BEGIN Excerpted records

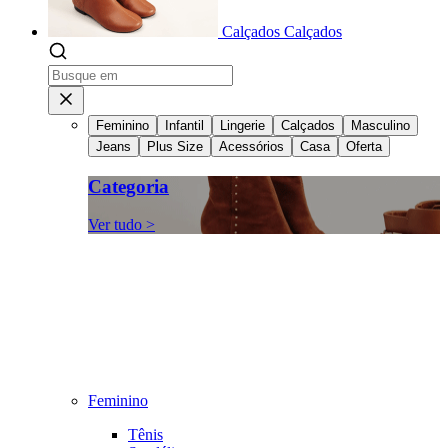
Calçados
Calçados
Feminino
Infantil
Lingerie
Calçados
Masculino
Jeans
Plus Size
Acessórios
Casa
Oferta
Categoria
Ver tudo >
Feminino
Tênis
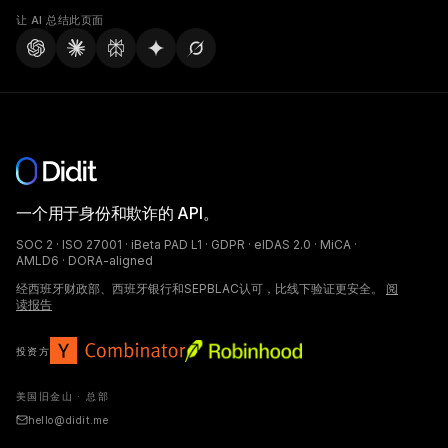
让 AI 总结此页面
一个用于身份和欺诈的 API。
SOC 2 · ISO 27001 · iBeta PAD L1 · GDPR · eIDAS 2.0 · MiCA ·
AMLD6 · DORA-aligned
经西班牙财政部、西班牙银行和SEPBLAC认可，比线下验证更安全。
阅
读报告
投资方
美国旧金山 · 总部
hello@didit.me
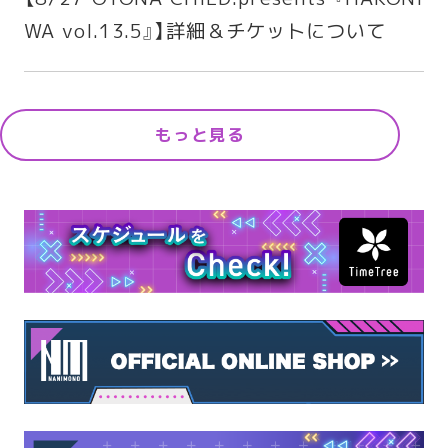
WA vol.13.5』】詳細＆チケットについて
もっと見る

END Excerpted records

__What to do__
Set down the data exactly as it appears, without any images.

__Response box__
Calçados
Calçados
Feminino
Infantil
Lingerie
Calçados
Masculino
Jeans
Plus Size
Acessórios
Casa
Oferta
Categoria
Ver tudo >
Feminino
Tênis
让 AI 总结此页面
一个用于身份和欺诈的 API。
SOC 2 · ISO 27001 · iBeta PAD L1 · GDPR · eIDAS 2.0 · MiCA ·
AMLD6 · DORA-aligned
经西班牙财政部、西班牙银行和SEPBLAC认可，比线下验证更安全。
阅
读报告
投资方
美国旧金山 · 总部
hello@didit.me
WA vol.13.5』】詳細＆チケットについて
もっと見る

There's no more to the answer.